Brady saw his surgeon yesterday afternoon and yes, his soft palate has separated. The doctor said the hard palate looks good so far although I swear I can see it pulling apart. We go back in two weeks and hopefully the hard palate will still be intact. Until then, we are still on the same diet. Thankfully I found some Pediasure Nutri Pals at the grocery store. I put that in the 1 oz syringe that the hospital gave (HA...I use that term loosely) us and Brady sucks it up like a baby bird. He hasn't made me fight to feed him the Nutri Pals one time and even asks for it. Thank you God! It makes me feel like he is actually getting something good for him and something that will make him feel full. Much better than popsicles all day long. Today we were sitting on the floor and I was feeding him and I said, 'You're a good boy Brady. Mommy loves you.' and he put his arms out and got into my lap and hugged me. Of course I just started bawling. I am sure he thinks I have lost my mind. I also started crying in the waiting room yesterday when we were sitting near a woman that looked SO MUCH like my grandmother who passed away in March. She was so excited about Brady and couldn't wait for him to come home. Sadly, she never got to meet him. Seeing that woman just stirred up all these emotions.
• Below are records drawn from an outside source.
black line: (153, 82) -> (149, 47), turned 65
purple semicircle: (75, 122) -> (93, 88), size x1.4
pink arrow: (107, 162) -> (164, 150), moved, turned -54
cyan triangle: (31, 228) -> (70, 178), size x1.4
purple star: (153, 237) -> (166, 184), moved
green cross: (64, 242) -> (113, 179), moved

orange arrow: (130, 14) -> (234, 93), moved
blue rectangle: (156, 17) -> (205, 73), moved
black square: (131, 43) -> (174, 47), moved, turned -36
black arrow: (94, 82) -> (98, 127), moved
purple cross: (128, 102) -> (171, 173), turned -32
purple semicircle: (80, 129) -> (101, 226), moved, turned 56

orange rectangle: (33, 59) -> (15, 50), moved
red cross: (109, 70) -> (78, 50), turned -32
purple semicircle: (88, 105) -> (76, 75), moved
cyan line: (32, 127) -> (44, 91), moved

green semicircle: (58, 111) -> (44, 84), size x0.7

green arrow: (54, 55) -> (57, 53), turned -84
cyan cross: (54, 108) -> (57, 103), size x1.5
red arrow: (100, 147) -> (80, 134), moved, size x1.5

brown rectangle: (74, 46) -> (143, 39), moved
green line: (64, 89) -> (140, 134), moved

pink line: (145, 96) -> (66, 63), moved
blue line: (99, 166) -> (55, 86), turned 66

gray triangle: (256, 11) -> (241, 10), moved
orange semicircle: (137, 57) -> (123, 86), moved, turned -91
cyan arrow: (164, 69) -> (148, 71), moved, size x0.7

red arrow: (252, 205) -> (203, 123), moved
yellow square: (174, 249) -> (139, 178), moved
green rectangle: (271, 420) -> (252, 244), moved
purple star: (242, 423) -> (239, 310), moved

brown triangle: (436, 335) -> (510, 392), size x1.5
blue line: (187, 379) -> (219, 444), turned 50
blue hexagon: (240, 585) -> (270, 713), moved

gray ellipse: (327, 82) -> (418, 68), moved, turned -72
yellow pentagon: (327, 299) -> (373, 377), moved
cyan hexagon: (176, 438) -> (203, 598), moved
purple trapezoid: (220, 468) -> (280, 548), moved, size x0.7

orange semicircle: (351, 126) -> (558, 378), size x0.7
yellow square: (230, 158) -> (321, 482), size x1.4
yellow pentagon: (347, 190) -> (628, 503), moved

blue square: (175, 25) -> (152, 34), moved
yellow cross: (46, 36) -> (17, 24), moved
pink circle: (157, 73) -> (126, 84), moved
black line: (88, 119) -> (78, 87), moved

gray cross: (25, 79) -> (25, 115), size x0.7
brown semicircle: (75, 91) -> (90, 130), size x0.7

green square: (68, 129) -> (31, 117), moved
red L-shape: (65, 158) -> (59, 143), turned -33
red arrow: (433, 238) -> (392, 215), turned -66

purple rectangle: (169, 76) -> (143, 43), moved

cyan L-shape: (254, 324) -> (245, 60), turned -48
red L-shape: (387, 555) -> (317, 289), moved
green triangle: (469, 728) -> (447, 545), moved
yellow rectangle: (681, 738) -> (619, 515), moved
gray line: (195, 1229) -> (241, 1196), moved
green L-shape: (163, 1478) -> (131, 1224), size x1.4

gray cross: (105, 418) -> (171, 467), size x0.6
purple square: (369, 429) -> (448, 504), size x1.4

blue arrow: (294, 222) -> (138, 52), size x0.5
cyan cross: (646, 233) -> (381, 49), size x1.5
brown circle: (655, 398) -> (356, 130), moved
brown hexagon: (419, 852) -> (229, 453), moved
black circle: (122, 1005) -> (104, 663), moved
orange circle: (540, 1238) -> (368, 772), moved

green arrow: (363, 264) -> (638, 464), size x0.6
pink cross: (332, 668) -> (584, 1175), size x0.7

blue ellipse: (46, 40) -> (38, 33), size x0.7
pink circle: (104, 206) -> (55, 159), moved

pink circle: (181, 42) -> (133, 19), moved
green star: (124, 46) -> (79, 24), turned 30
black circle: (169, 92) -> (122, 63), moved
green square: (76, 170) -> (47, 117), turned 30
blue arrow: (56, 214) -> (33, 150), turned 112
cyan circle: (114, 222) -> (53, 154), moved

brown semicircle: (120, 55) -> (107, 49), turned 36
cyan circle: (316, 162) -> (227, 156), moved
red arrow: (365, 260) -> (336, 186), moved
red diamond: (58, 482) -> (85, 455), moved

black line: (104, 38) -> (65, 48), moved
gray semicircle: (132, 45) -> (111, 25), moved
Cameron's school had a college fair last night and Cameron and Jeff went and got information about several schools. Cameron is pretty sure that he wants to go to ETSU and live at home. I really want him to live on campus and have the whole college experience but we will let him make the final decision. I personally think he just doesn't want to leave Allie;) Speaking of Allie...She got into the car at preschool pick up time crying. Apparently, after they lined up and did head count on the playground today she decided to go back and play some more (there was another class still playing). Her class went on in and the other teacher brought her to her class. I though she might be embarrassed that she was in trouble but once I could understand her through her sobs (and get her to say anything other than 'I want my DADDY!') I realized she was scared that her class left without her. She said, 'no one was taking very good care of me'. I think she will listen next time they have line up!

We are car shopping for Jeff (we're giving his Avalon to Brandon) and stumped over whether a 5 seater is enough or if we need a 7 seater. Since kids stay in car seats for so long now and most sedans are too tight for 3 carseats, we are leaning towards a crossover. We're currently looking at the Acura MDX, the GMC Acadia and the Buick Enclave. If he gets a sedan it will probably be another Avalon. Since we have the Suburban and Jeff drives a lot for his job, we don't want another tank. Any recommendations would be appreciated.

5 comments:

The Byrd Family said...

I know what you mean about breaking out in sobs...I do it all the time since Emma came home! Either I have postpartum depression or pre-menopausal?!? Sorry little Brady has to have so many surgeries...poor little thing. And poor Allie, I think change is so hard in a household.

mommy24treasures said...

well you sound better, I just love you and want everything to be good!

I am glad his hard pallet is still together. Good. you are going to make it through this.
I will ask Danny about the cars tonite. I bet he will have a favorite.
Poor Allie how sweet she wanted Daddy. Aw... I think its wonderful Cameron wants to stay home, wonderful.

mommy24treasures said...

Danny voted Acadia.

Shelley said...

Hey Lisa,
About the vehicle recomendations...we have a 15 psg van we could sell you !!! :-)LOL!!
Just kidding~
You are such an amazing Mom...I really look up to you. Your kids are amazing and that is all your fault!! :-) Well, Jeff too!! :-)
Hang in there...this too shall pass
love ya
Shelley

Barbie said...

I check your blog once in awhile and had no idea Brady had his surgery. Our son just came home in April and had his cleft palate surgery on August 17th. I will keep Brady and YOU in my prayers. I am thankful that you are relying on Him for your strength. He will provide all you need.